When it comes to beating a dead horse (relax...it's only a figure of speech, animal lovers), Lode Runner has got to be one of those titles that will forever live in infamy. Let's get serious here, this game was released for the Apple II!!! What was Pack-In Video doing re-releasing it for the PC Engine? Did they have some sort of trick up their sleeve that we could not have foreseen? These are the questions that the staff of turbografx.net was asking.
So you've heard many times that a first appearance is a very important thing, right? Often a game is judged very quickly based upon it's graphics. Although I hate to do that, it turned out that my first impression was right about this game. Lode Runner is an old school puzzler, in which you run about a labyrinth and try to pick up piles of gold before some heinous monster grabs you. The graphics in the PC Engine version are decided old school looking. Little effort was put into revamping the appeance from the crusty old IBM PC release. Sure, NEC's powerful console could have handled the load, but don't try to tell that to Pack-In Video. You'll find only the very smallest of sprites here with very little detail. The backgrounds are very plain as well and leave much to be desired.
The sound effects amount to little more than beeps and boops. Even the background music sounds little better than an old midi track. Granted, HuCards have been known for their share of troubles when it comes to sound, but this is ridiculous. The full capabilities of the platform have not nearly been put to the test.
As if these things weren't enough, I feel like the gameplay could have been a little bit tighter. It's your job to dig a hole in the ground for your enemy to fall into. Unfortunately, you have to do this well before your enemy approaches you or you will be facing an untimely demise. Although I'm biased, the lack of a multi-player option is always a no-no in my book as well.

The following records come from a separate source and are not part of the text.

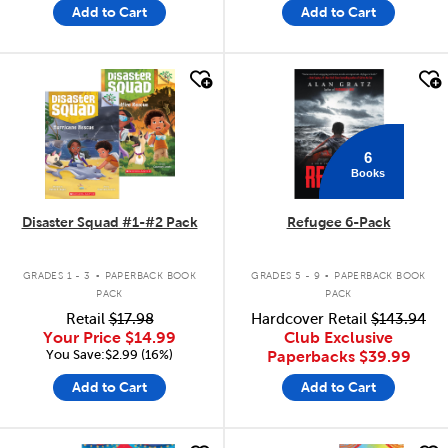
Add to Cart
Add to Cart
quick look
quick look
6
Books
Disaster Squad #1-#2 Pack
Refugee 6-Pack
.
.
GRADES 1 - 3
PAPERBACK BOOK
GRADES 5 - 9
PAPERBACK BOOK
PACK
PACK
Retail
$17.98
Hardcover Retail
$143.94
Your Price
$14.99
Club Exclusive
You Save:$2.99 (16%)
Paperbacks
$39.99
Add to Cart
Add to Cart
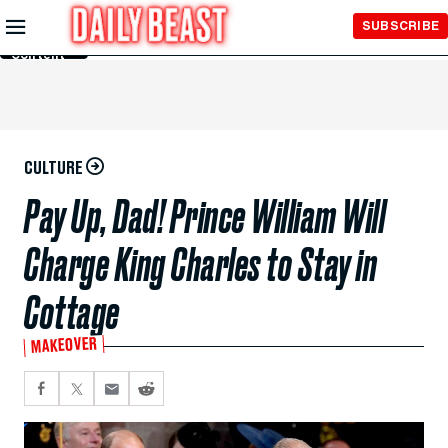
Skip to
SUBSCRIBE
Main
Content
CULTURE
Pay Up, Dad! Prince William Will
Charge King Charles to Stay in
Cottage
MAKEOVER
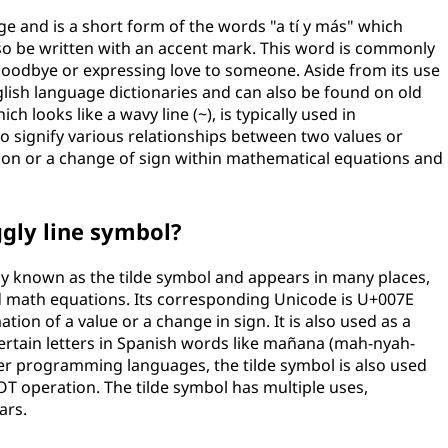
ge and is a short form of the words "a tí y más" which
also be written with an accent mark. This word is commonly
goodbye or expressing love to someone. Aside from its use
glish language dictionaries and can also be found on old
h looks like a wavy line (~), is typically used in
signify various relationships between two values or
ation or a change of sign within mathematical equations and
gly line symbol?
y known as the tilde symbol and appears in many places,
d math equations. Its corresponding Unicode is U+007E
tion of a value or a change in sign. It is also used as a
certain letters in Spanish words like mañana (mah-nyah-
r programming languages, the tilde symbol is also used
OT operation. The tilde symbol has multiple uses,
ars.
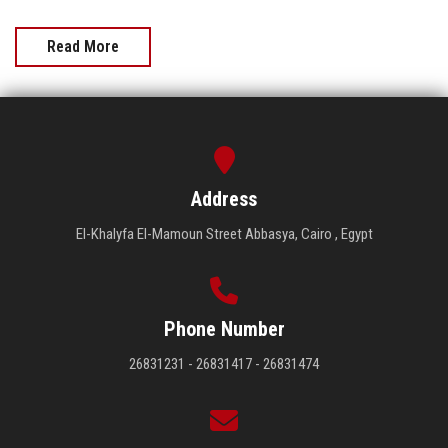
Read More
Address
El-Khalyfa El-Mamoun Street Abbasya, Cairo , Egypt
Phone Number
26831231 - 26831417 - 26831474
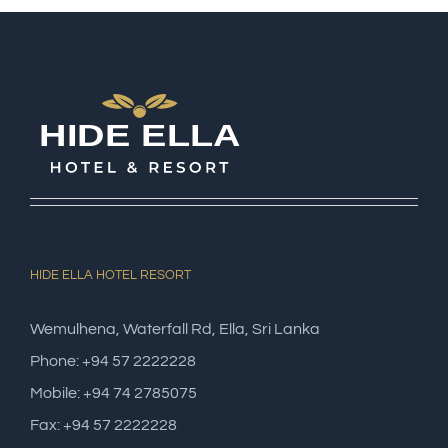
HIDE ELLA HOTEL RESORT
Wemulhena, Waterfall Rd, Ella, Sri Lanka
Phone: +94 57 2222228
Mobile: +94 74 2785075
Fax: +94 57 2222228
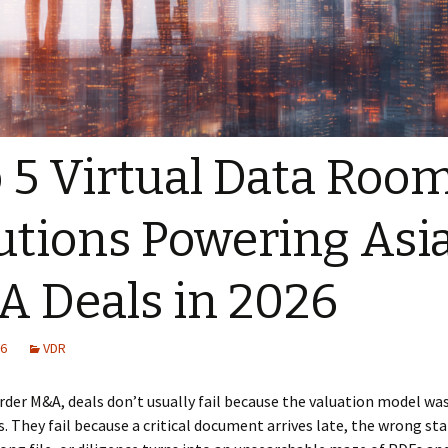
 5 Virtual Data Roo
utions Powering Asi
 Deals in 2026
26
VDR
rder M&A, deals don’t usually fail because the valuation model was
s. They fail because a critical document arrives late, the wrong st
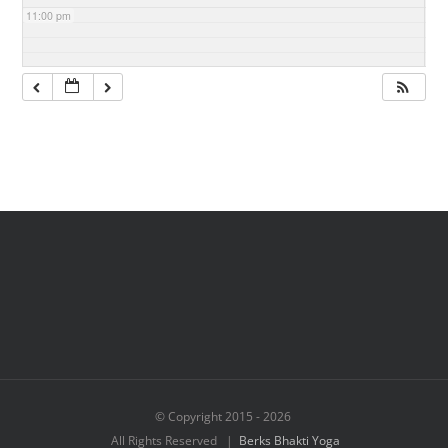
11:00 pm
© Copyright 2015 -
2026
All Rights Reserved |
Berks Bhakti Yoga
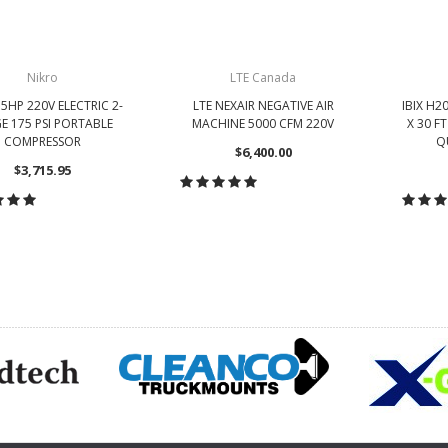
Nikro
LTE Canada
5HP 220V ELECTRIC 2-
LTE NEXAIR NEGATIVE AIR
IBIX H2
E 175 PSI PORTABLE
MACHINE 5000 CFM 220V
X 30 F
COMPRESSOR
Q
$6,400.00
$3,715.95
CHOOSE OPTIONS
HOOSE OPTIONS
CH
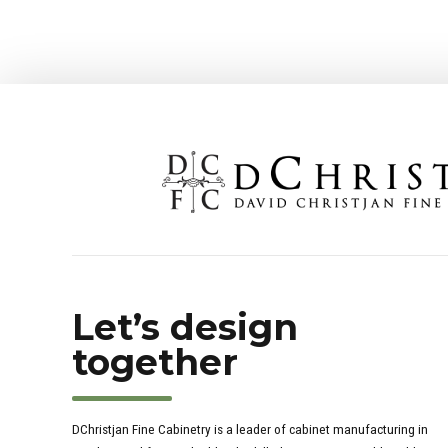
Let’s design
together
DChristjan Fine Cabinetry is a leader of cabinet manufacturing in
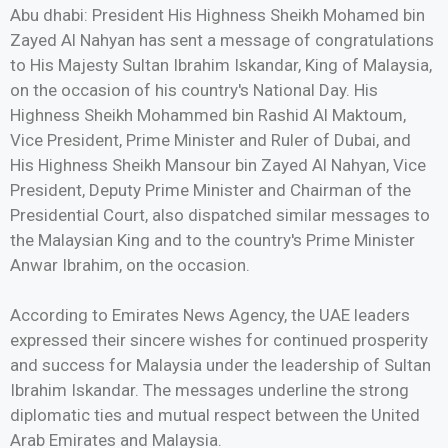
Abu dhabi: President His Highness Sheikh Mohamed bin
Zayed Al Nahyan has sent a message of congratulations
to His Majesty Sultan Ibrahim Iskandar, King of Malaysia,
on the occasion of his country's National Day. His
Highness Sheikh Mohammed bin Rashid Al Maktoum,
Vice President, Prime Minister and Ruler of Dubai, and
His Highness Sheikh Mansour bin Zayed Al Nahyan, Vice
President, Deputy Prime Minister and Chairman of the
Presidential Court, also dispatched similar messages to
the Malaysian King and to the country's Prime Minister
Anwar Ibrahim, on the occasion.
According to Emirates News Agency, the UAE leaders
expressed their sincere wishes for continued prosperity
and success for Malaysia under the leadership of Sultan
Ibrahim Iskandar. The messages underline the strong
diplomatic ties and mutual respect between the United
Arab Emirates and Malaysia.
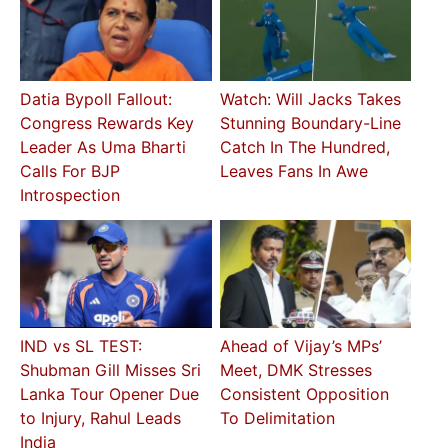
Datia Bypoll Fallout:
Watch: Will Jacks Takes
Congress Rewards Key
Stunning Boundary-Line
Leader As Uma Bharti
Catch In The Hundred,
Calls For BJP
Leaves Fans In Awe
Introspection
IND vs SL TEST:
Ahead of Vijay’s MPs’
Shubman Gill Misses Sri
Meet, DMK Stresses
Lanka Tour Opener Due
Consistent Opposition
to Injury, Rahul Leads
To Delimitation
India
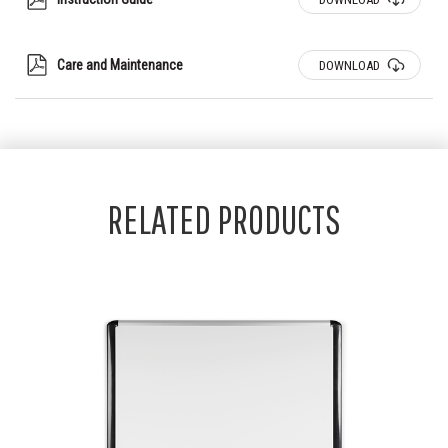
Care and Maintenance
DOWNLOAD
RELATED PRODUCTS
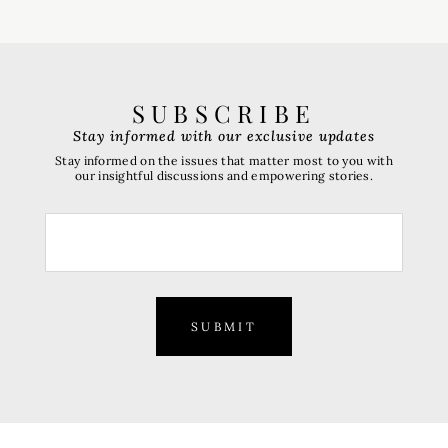
SUBSCRIBE
Stay informed with our exclusive updates
Stay informed on the issues that matter most to you with
our insightful discussions and empowering stories.
SUBMIT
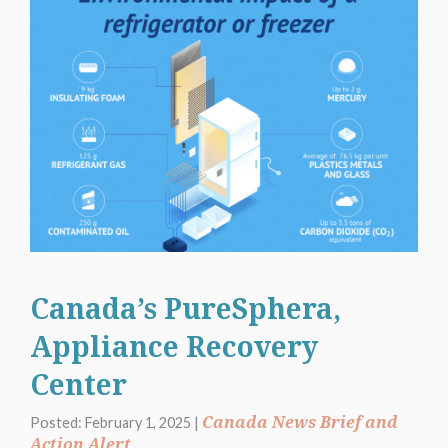
Canada’s PureSphera,
Appliance Recovery
Center
Canada News Brief and
Posted: February 1, 2025 |
Action Alert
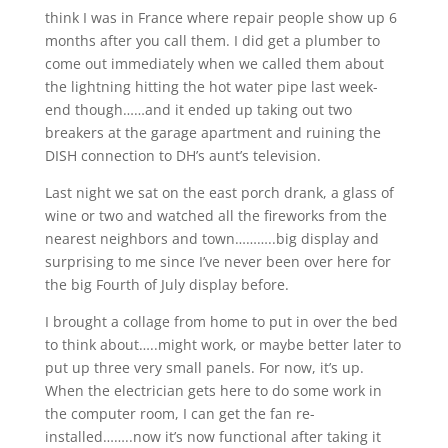
think I was in France where repair people show up 6
months after you call them. I did get a plumber to
come out immediately when we called them about
the lightning hitting the hot water pipe last week-
end though……and it ended up taking out two
breakers at the garage apartment and ruining the
DISH connection to DH’s aunt’s television.
Last night we sat on the east porch drank, a glass of
wine or two and watched all the fireworks from the
nearest neighbors and town………..big display and
surprising to me since I’ve never been over here for
the big Fourth of July display before.
I brought a collage from home to put in over the bed
to think about…..might work, or maybe better later to
put up three very small panels. For now, it’s up.
When the electrician gets here to do some work in
the computer room, I can get the fan re-
installed……..now it’s now functional after taking it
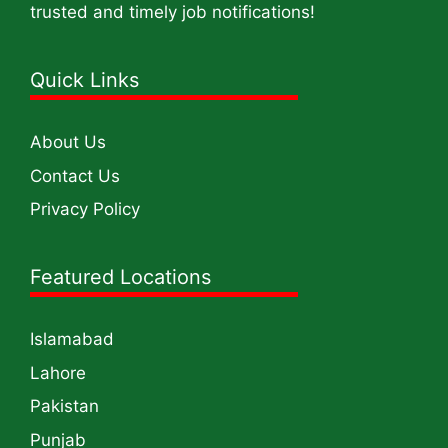
trusted and timely job notifications!
Quick Links
About Us
Contact Us
Privacy Policy
Featured Locations
Islamabad
Lahore
Pakistan
Punjab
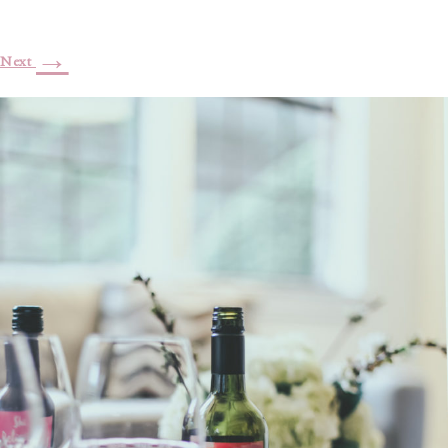
→
Next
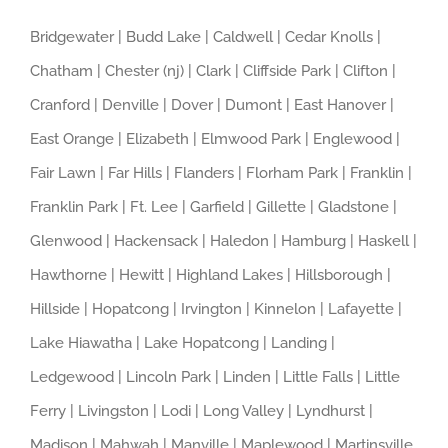
Bridgewater | Budd Lake | Caldwell | Cedar Knolls |
Chatham | Chester (nj) | Clark | Cliffside Park | Clifton |
Cranford | Denville | Dover | Dumont | East Hanover |
East Orange | Elizabeth | Elmwood Park | Englewood |
Fair Lawn | Far Hills | Flanders | Florham Park | Franklin |
Franklin Park | Ft. Lee | Garfield | Gillette | Gladstone |
Glenwood | Hackensack | Haledon | Hamburg | Haskell |
Hawthorne | Hewitt | Highland Lakes | Hillsborough |
Hillside | Hopatcong | Irvington | Kinnelon | Lafayette |
Lake Hiawatha | Lake Hopatcong | Landing |
Ledgewood | Lincoln Park | Linden | Little Falls | Little
Ferry | Livingston | Lodi | Long Valley | Lyndhurst |
Madison | Mahwah | Manville | Maplewood | Martinsville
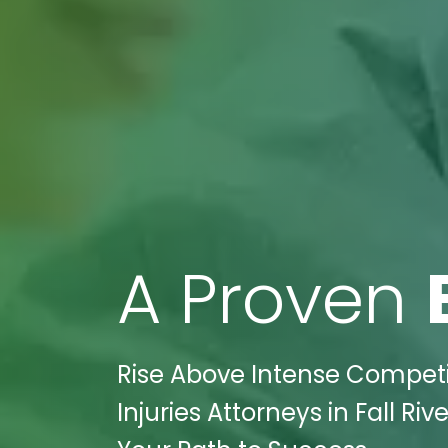
A Proven
Rise Above Intense Competit
Injuries Attorneys in Fall Ri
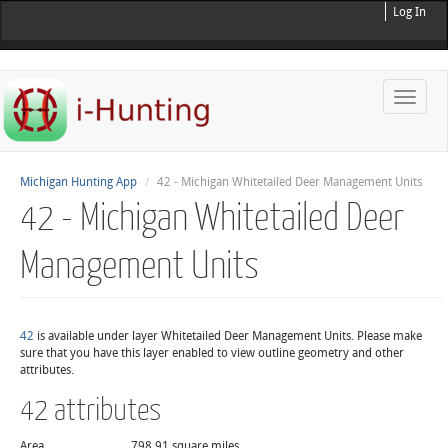
Log In
Toggle
naviga
Michigan Hunting App
42 - Michigan Whitetailed Deer Management Units
42 - Michigan Whitetailed Deer
Management Units
42
is available under layer Whitetailed Deer Management Units. Please make
sure that you have this layer enabled to view outline geometry and other
attributes.
42 attributes
Area
798.91 square miles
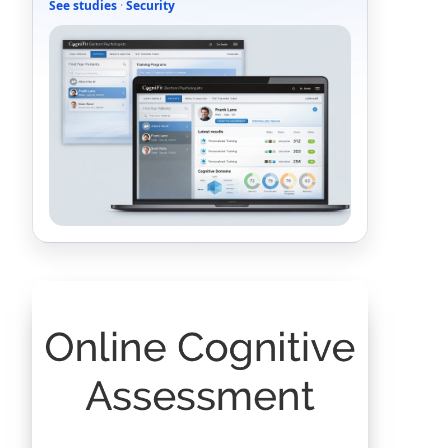
See studies
·
Security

Trying to give a much needed boost in the arm to a sorry attempt at a game, Pack-In Video did include a couple of features to help with the lasting appeal. First, they provided a password system to allow the gamer to continue off at the level they last played. Let's be honest, who would want to suffer through this game more than once? Besides that, they included a feature that I have not seen before on a TurboGrafx title. You can actually edit existing levels and create your own new levels. After giving it a try, I don't personally see a lot of appeal in doing this, but maybe this will be the one feature that will put the game over the top for a purchase in your eyes.
When it comes down to it, Lode Runner is a game that needed to be put to rest long ago. I can't believe that they actually released some even newer iterations for the PlayStation consoles. Granted, I have not tried these versions, but I don't necessarily expect the best. Even if you're really hungry for an extra puzzle game in your collection, you should probably avoid this title, unless you can get it as a part of a bundle with some better games. Why not look for something a little bit more innovative instead?